Search code examples
pythontwitteramazon-dynamodbboto3

DynamoDB Querying in Python (Count with GroupBy)


This may be trivial, but I loaded a local DynamoDB instance with 30GB worth of Twitter data that I aggregated.

The primary key is id (tweet_id from the Tweet JSON), and I also store the date/text/username/geocode.

I basically am interested in mentions of two topics (let's say "Bees" and "Booze"). I want to get a count of each of those by state by day.

So by the end, I should know for each state, how many times each was mentioned on a given day. And I guess it'd be nice to export that as a CSV or something for later analysis.

Some issues I had with doing this...

First, the geocode info is a tuple of [latitude, longitude] so for each entry, I need to map that to a state. That I can do.

Second, is the most efficient way to do this to go through each entry and manually check if it contains a mention of either keyword and then have a dictionary for each that maps the date/location/count?

EDIT:

Since it took me 20 hours to load all the data into my table, I don't want to delete and re-create it. Perhaps I should create a global secondary index (?) and use that to search other fields in a query? That way I don't have to scan everything.
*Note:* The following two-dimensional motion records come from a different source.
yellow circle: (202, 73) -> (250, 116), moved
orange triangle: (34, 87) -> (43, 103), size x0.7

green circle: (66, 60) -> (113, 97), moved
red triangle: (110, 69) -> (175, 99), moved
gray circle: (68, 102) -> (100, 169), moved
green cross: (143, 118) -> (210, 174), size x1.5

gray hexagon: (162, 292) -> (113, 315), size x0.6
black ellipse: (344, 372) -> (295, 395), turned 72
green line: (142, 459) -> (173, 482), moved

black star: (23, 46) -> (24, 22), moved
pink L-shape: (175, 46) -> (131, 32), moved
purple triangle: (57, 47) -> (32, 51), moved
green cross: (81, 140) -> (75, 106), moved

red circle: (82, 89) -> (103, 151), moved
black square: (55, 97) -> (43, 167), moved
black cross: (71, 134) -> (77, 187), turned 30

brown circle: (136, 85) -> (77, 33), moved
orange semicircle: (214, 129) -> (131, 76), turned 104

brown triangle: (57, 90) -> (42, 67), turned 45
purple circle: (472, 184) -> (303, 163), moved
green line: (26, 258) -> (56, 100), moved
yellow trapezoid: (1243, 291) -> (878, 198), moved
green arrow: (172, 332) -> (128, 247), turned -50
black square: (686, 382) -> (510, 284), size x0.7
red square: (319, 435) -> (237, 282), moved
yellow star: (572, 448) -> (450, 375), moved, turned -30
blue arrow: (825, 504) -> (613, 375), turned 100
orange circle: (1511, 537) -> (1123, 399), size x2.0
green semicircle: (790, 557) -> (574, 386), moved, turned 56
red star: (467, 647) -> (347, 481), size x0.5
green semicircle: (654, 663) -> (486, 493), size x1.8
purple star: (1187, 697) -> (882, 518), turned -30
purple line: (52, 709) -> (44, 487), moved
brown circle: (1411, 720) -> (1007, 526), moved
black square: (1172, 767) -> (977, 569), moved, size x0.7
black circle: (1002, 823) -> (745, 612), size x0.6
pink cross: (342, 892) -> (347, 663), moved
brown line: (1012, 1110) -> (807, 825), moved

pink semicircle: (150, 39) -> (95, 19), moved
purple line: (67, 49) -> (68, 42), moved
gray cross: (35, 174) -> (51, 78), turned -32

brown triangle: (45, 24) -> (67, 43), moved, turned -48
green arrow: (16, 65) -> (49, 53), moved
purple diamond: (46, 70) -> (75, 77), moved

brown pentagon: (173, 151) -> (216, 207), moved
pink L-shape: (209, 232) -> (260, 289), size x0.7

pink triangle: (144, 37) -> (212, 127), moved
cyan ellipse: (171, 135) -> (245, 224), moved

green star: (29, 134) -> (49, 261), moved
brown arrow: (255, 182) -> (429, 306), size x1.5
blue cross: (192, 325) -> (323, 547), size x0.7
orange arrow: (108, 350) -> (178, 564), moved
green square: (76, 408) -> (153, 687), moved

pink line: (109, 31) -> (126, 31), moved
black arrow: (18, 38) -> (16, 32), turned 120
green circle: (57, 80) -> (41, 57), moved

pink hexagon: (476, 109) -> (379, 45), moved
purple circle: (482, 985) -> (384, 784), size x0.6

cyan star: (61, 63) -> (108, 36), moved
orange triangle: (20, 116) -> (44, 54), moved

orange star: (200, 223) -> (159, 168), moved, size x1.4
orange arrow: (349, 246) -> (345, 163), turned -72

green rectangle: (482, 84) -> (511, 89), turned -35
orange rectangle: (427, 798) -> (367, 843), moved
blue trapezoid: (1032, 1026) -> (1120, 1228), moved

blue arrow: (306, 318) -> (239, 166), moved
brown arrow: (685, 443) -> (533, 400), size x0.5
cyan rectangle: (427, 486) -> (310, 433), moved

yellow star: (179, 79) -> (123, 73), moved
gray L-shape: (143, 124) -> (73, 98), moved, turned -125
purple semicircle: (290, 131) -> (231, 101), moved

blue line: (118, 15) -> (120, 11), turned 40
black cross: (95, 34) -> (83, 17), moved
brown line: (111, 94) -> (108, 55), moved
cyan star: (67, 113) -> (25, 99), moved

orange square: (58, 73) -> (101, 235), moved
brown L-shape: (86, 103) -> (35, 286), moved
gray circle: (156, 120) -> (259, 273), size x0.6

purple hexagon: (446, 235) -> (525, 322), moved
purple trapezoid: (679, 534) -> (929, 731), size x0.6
Is that the right track?

EDIT 2:

Well, since the table is on my computer locally I should be OK with just using expensive operations like a Scan right?

So if I did something like this:

query = table.scan(
     FilterExpression=Attr('text').contains("Booze"),
     ProjectionExpression='id, text, date, geo', 
     Limit=100)

And did one scan for each keyword, then I would be able to go through the resulting filtered list and get a count of mentions of each topic for each state on a given day, right?

EDIT3:

response = table.scan(
   FilterExpression=Attr('text').contains("Booze"),
   Limit=100)
//do something with this set
while 'LastEvaluatedKey' in response:
   response = table.scan(
      FilterExpression=Attr('text').contains("Booze"),
      Limit=100, 
      ExclusiveStartKey=response['LastEvaluatedKey']
   )
   //do something with each batch of 100 entries

So something like that, for both keywords. That way I'll be able to go through the resulting filtered set and do what I want (in this case, figure out the location and day and create a final dataset with that info). Right?

EDIT 4

If I add:

ProjectionExpression='date, location, user, text' 

into the scan request, I get an error saying "botocore.exceptions.ClientError: An error occurred (ValidationException) when calling the Scan operation: Invalid ProjectionExpression: Attribute name is a reserved keyword; reserved keyword: location". How do I fix that?

NVM I got it. Answer is to look into ExpressionAttributeNames (see: http://docs.aws.amazon.com/amazondynamodb/latest/developerguide/ExpressionPlaceholders.html)


Solution

  • Yes, scanning the table for "Booze" and counting the items in the result should give you the total count. Please note that you need to do recursive scan until LastEvaluatedKey is null.

    Refer exclusive start key as well.

    Scan

    EDIT:-

    Yes, the code looks good. One thing to note, the result set wouldn't always contain 100 items. Please refer the LIMIT definition below (not same as SQL database).

    Limit — (Integer) The maximum number of items to evaluate (not necessarily the number of matching items). If DynamoDB processes the number of items up to the limit while processing the results, it stops the operation and returns the matching values up to that point, and a key in LastEvaluatedKey to apply in a subsequent operation, so that you can pick up where you left off. Also, if the processed data set size exceeds 1 MB before DynamoDB reaches this limit, it stops the operation and returns the matching values up to the limit, and a key in LastEvaluatedKey to apply in a subsequent operation to continue the operation. For more information, see Query and Scan in the Amazon DynamoDB Developer Guide.